━━━━━ RECORDS FOR THE EXERCISE

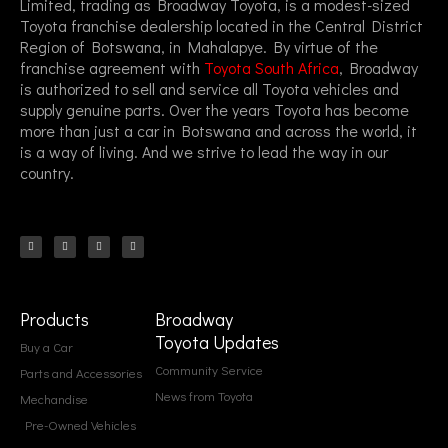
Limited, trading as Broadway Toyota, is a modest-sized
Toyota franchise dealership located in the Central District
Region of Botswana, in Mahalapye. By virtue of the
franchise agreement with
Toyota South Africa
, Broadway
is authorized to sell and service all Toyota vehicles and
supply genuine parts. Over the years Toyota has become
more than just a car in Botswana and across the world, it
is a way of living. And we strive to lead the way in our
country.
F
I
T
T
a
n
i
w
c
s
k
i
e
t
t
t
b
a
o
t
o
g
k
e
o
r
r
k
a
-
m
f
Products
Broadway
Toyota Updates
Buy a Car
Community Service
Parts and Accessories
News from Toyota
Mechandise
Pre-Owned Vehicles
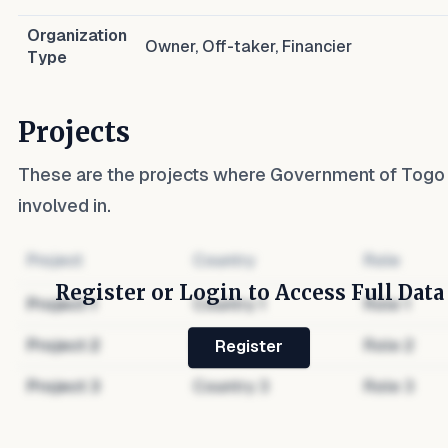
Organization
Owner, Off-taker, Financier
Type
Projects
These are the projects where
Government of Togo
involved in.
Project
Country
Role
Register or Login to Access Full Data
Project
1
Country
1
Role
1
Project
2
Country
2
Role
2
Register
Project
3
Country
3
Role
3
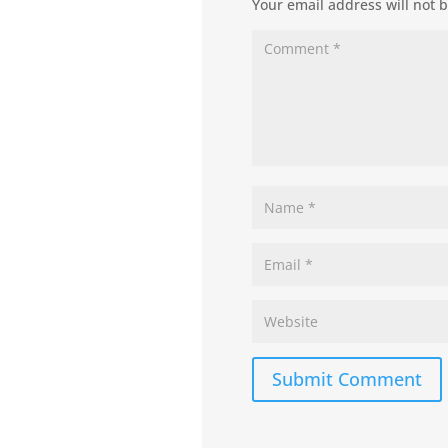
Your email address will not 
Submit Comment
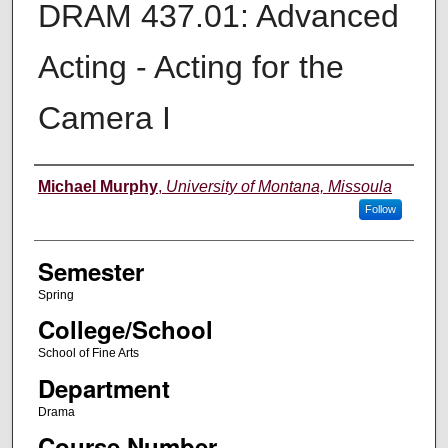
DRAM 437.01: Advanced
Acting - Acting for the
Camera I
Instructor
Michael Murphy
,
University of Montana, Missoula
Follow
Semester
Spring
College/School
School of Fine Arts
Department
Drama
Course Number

━━━━━━━━━━
━━━━━ RECORDS FOR THE EXERCISE

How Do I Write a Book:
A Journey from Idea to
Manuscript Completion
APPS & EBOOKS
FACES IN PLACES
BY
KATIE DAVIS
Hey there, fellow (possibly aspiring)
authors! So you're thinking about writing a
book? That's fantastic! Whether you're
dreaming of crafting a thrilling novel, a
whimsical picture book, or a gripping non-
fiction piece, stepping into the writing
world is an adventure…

━━━━━━━━━━
━━━━━ RECORDS FOR THE EXERCISE

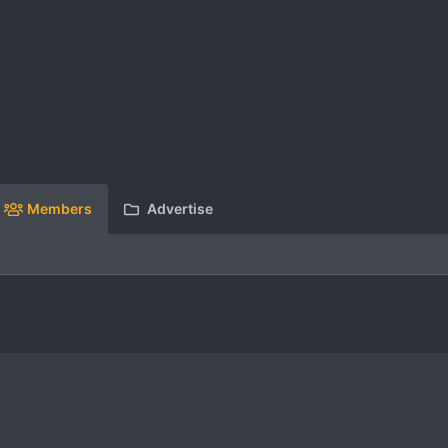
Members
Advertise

━━━━━━━━━━

-- WHAT THIS TASK INVOLVES --
Please give an exact copy of the entries above, from the line with "Acting - Acting for the" down to the line with "Course Number", inclusive, and nothing else.

-- TASK RESULT --
Acting - Acting for the
Camera I
Instructor
Michael Murphy
,
University of Montana, Missoula
Follow
Semester
Spring
College/School
School of Fine Arts
Department
Drama
Course Number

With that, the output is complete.